Ketika sedang berlatih, kita sebut saja tim A, mencoba menjalankan robot yang mereka bawa. Ternyata gerakan yang dilakukan oleh robot tersebut tidak sesuai dengan yang seharusnya dilakukan. Seketika itu juga mereka semua membuka laptop dan mengecek AI (Artificial Intelegent atau gampangnya mah otak buatan) robot tersebut barangkali ada program yang salah. Mereka menghabiskan waktu cukup lama untuk mencari program apa yang salah. Setelah itu terlihat dari raut wajah mereka suatu bahwa mereka tidak bisa menemukan apa yang salah dari program itu. Akhirnya salah satu dari mereka mencoba membuat ulang program yang baru dengan tujuan agar robot bergerak sesuai keinginan. Namun ternyata hasilnya nihil. RObot tetap tidak bergerak sesuai keinginan mereka. Raut putus asa pun terlihat jelas dari wajah mereka.

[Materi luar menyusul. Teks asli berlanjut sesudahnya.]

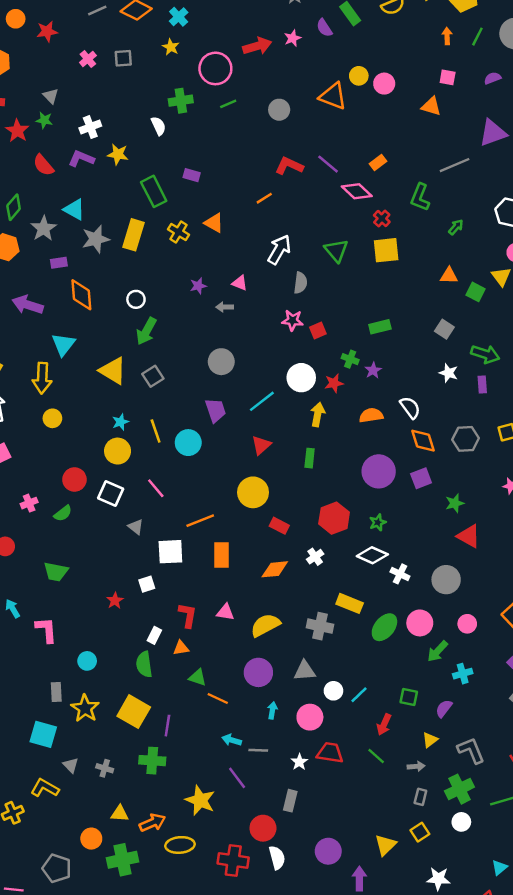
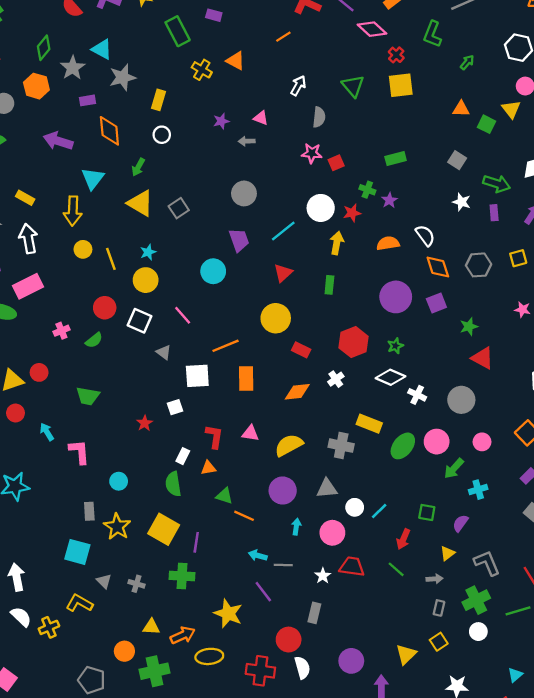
yellow rectangle: (133, 235) -> (159, 100), moved, size x0.7
white arrow: (279, 250) -> (298, 86), size x0.7
green arrow: (146, 331) -> (138, 167), moved, size x0.7
yellow line: (156, 431) -> (111, 259), moved

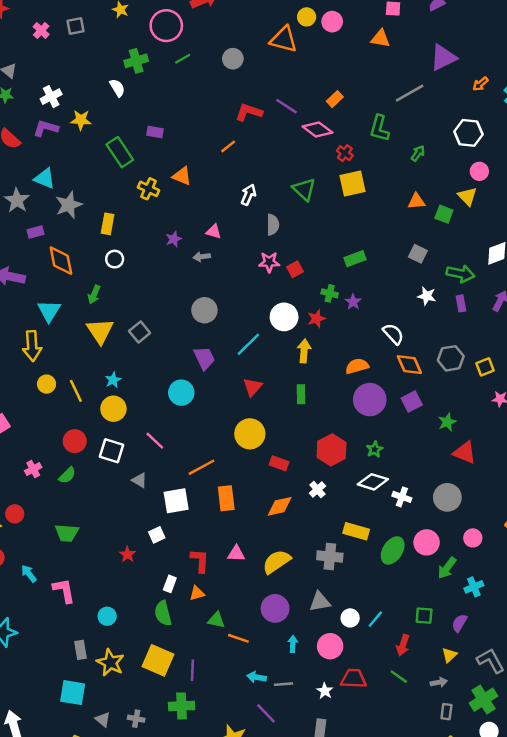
yellow triangle: (140, 203) -> (100, 331), turned 32
orange semicircle: (388, 243) -> (357, 366), moved
yellow square: (518, 258) -> (485, 367), moved

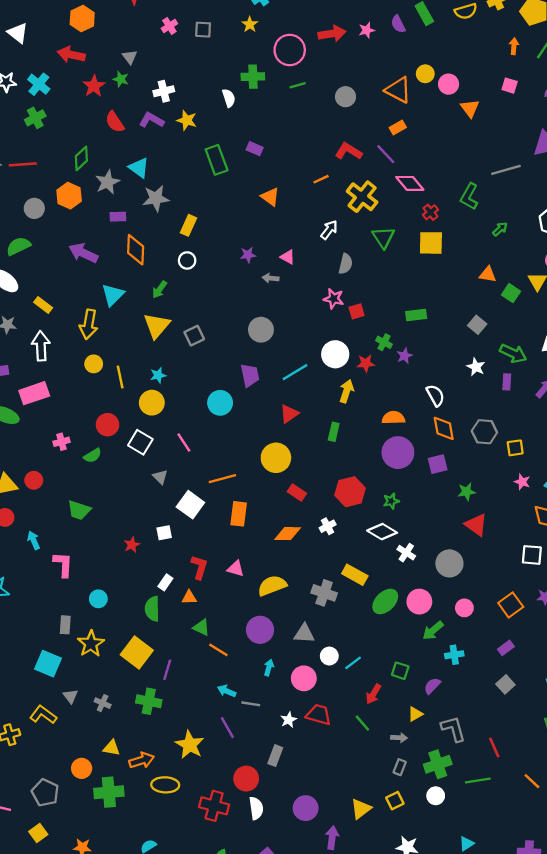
orange triangle: (380, 39) -> (470, 108), moved, turned 30
orange rectangle: (335, 99) -> (398, 128), moved
yellow cross: (149, 189) -> (362, 197), moved, size x1.5
white square: (176, 501) -> (190, 505), turned 32

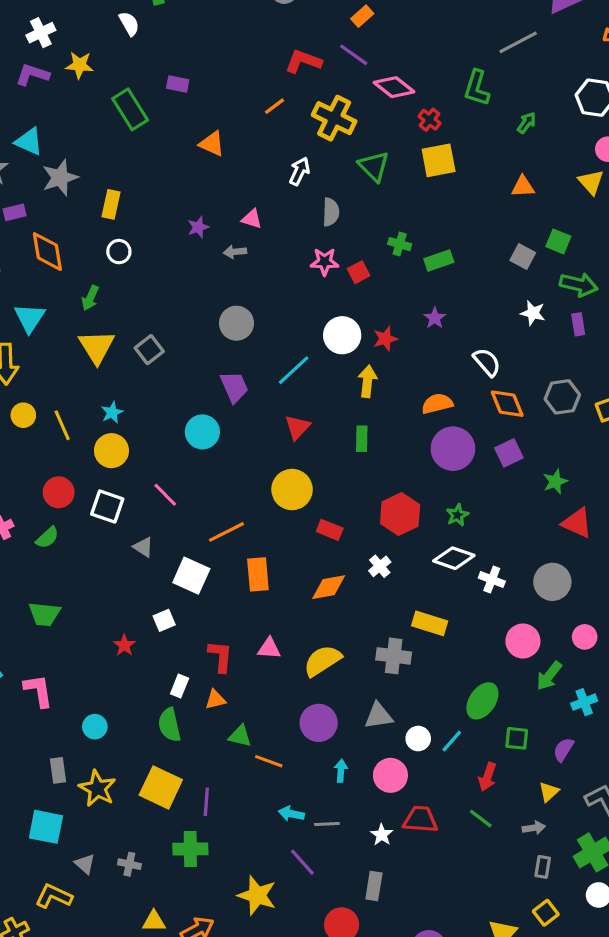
green square: (511, 293) -> (558, 241), moved
green cross: (384, 342) -> (400, 244), moved
green ellipse: (385, 601) -> (482, 701), moved

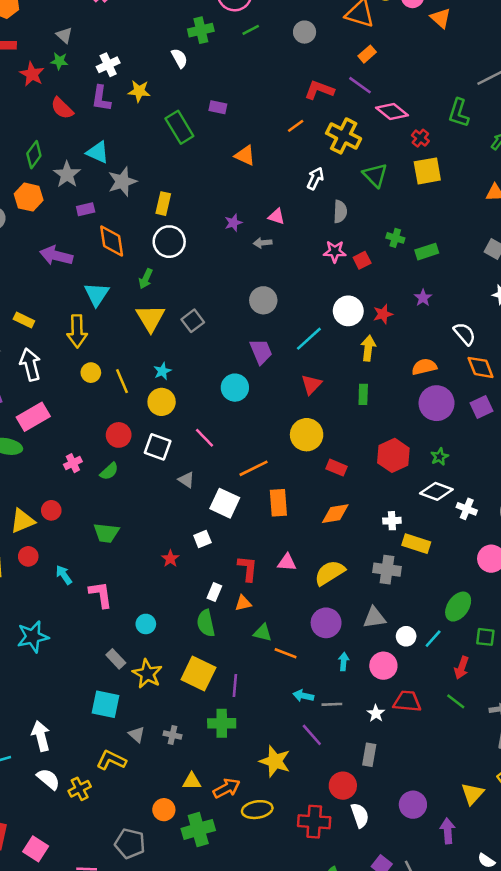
purple L-shape: (32, 75) -> (101, 98), turned -100
white circle: (119, 252) -> (169, 242), size x1.6
white cross: (380, 566) -> (392, 521), moved, turned 36
gray rectangle: (58, 770) -> (116, 659), turned -36

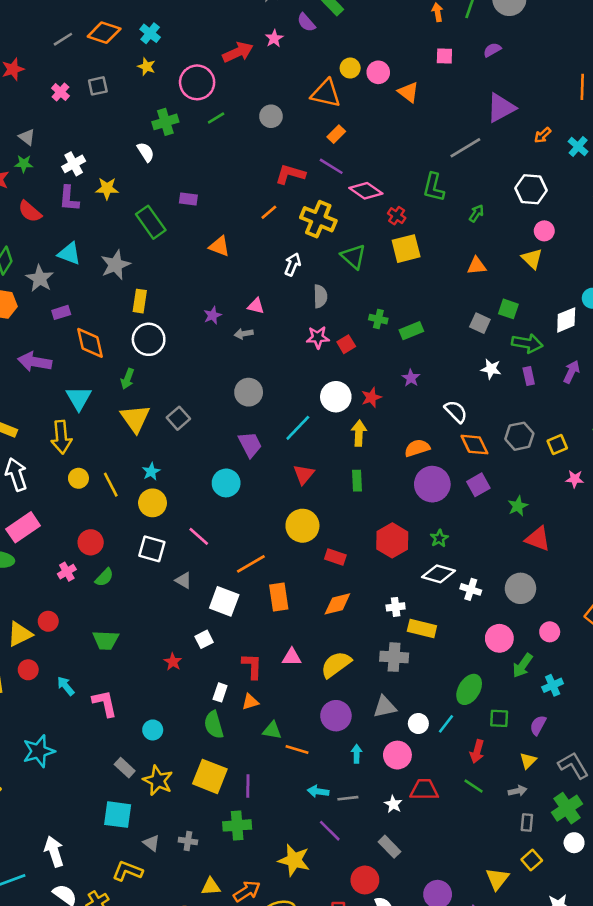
gray star: (122, 182) -> (115, 265), moved
red circle: (119, 435) -> (91, 542), moved
gray rectangle: (369, 755) -> (389, 847), turned -50

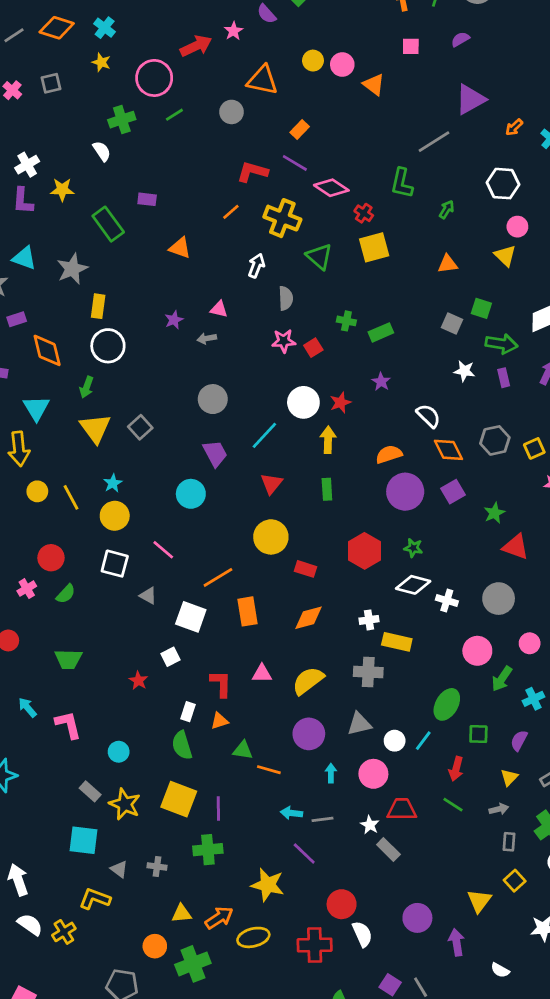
orange triangle: (326, 93) -> (262, 80), moved
green star: (439, 538) -> (413, 548), turned -30
gray rectangle: (389, 847) -> (388, 850), moved

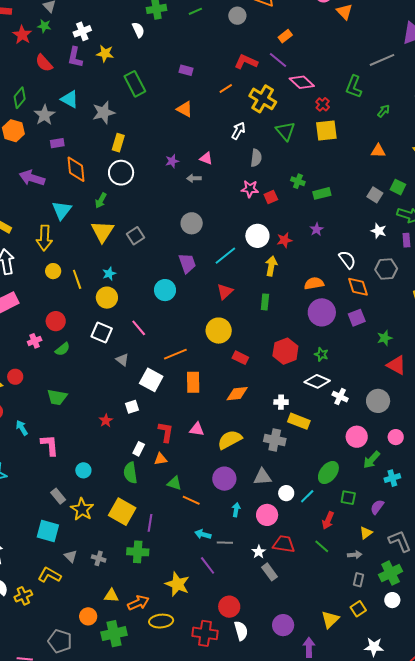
purple rectangle: (147, 199) -> (186, 70), moved
gray hexagon: (495, 440) -> (386, 269), moved

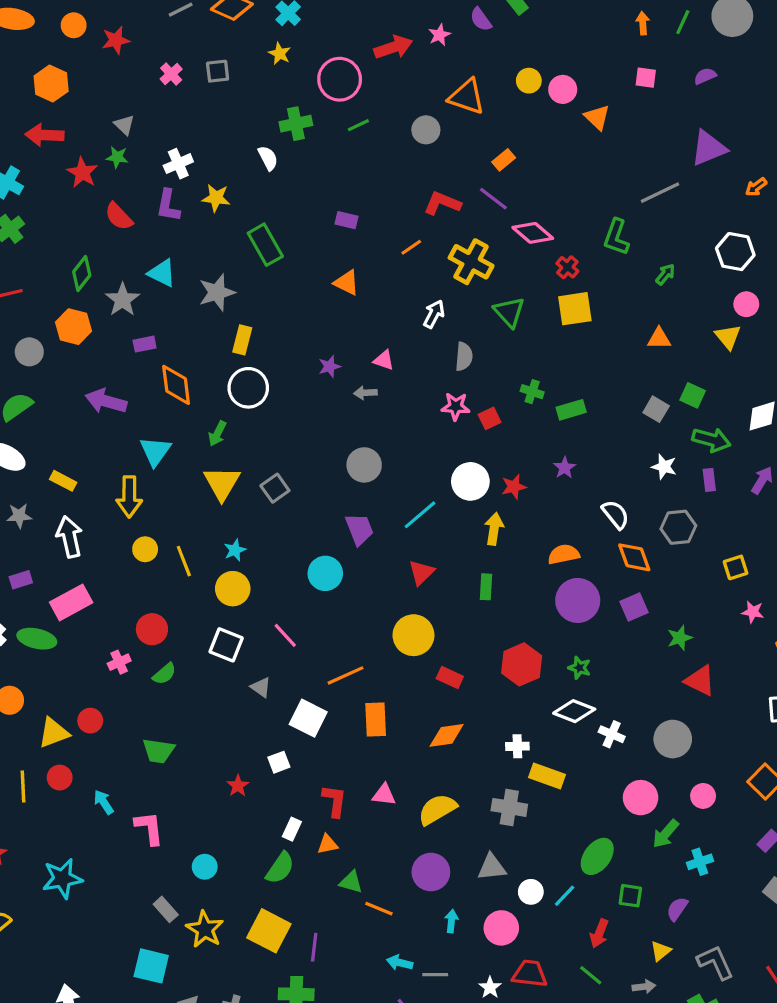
green semicircle: (130, 473) -> (280, 868), turned -135

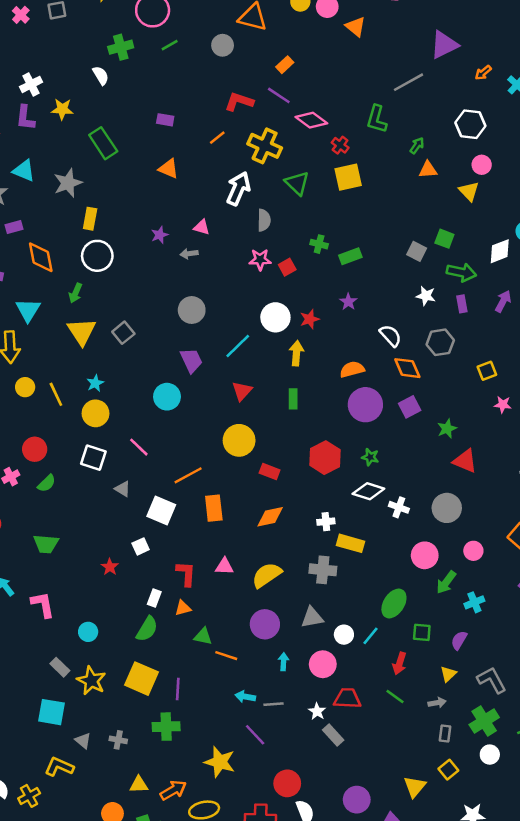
white arrow: (434, 314) -> (238, 189), size x1.5
orange triangle: (659, 339) -> (428, 170), moved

Masih dari tempat yang sama, ternyata ada tim lain juga yang robotnya tidak berjalan sesuai keinginan. Sebut saja tim ini tim B. Bedanya dengan tim A, seluruh tim B justru mengecek kabel dan perangkat-perangkat lain dalam robot tersebut. Mereka mencoba melepas satu per satu perangkat dan mengeceknya barangkali ada yang rusak. Setelah beberapa lama, robot tersebut juga masih belum bergerak sesuai keinginan. Padahal mereka sudah membongkar seluruh perangkat dan memasangnya kembali. Raut putus asa juga terpancar dari wajah mereka.

Satu hal yang tidak disangka, ternyata ada satu orang dari tim B yang mengenal orang dari tim A. Melihat temannya juga terlihat putus asa, dia menghampirinya sambil sedikit bercanda. Mereka memiliki masalah yang sama, dan sepertinya itu cukup mengurangi keputusasaan dari mereka berdua. Setelah mengoborol sebentar, seorang dari tim B tersebut masuk ke tempat tim A. Dia mengamati robot tim A. Setelah itu dia membongkar sedikit dari dari robot tim A kemudian memasangnya lagi. Setelah itu robot tim A bisa bergerak sesuai dengan harapan. Terlihat jelas raut keceriaan dari tim A. Setelah itu dia bersama seorang dari tim A setengah berlari menuju tempat tim B. Setelah mengobrol sebentar, orang dari tim A membuka laptop dan mengecek program dari tim B. Entah apa yang dia ketik dan dia lakukan, tapi hal itu berhasil membuat robot dari tim B juga berjalan sesuai keinginan. Suasana keceriaan juga terlihat di tim B kali ini.

"Pasti yang satu 'basic'-nya informatika, yang satu lagi elektro." celetuk salah seorang temanku. Ya, kemungkinan besar seperti itu. Tim A memiliki 'basic' Informatika dan tim B memiliki 'basic' Elektro. Itu pula yang menjadi batasan masing-masing tim. Lebih tepatnya, batasan dari pola pikir masing-masing tim.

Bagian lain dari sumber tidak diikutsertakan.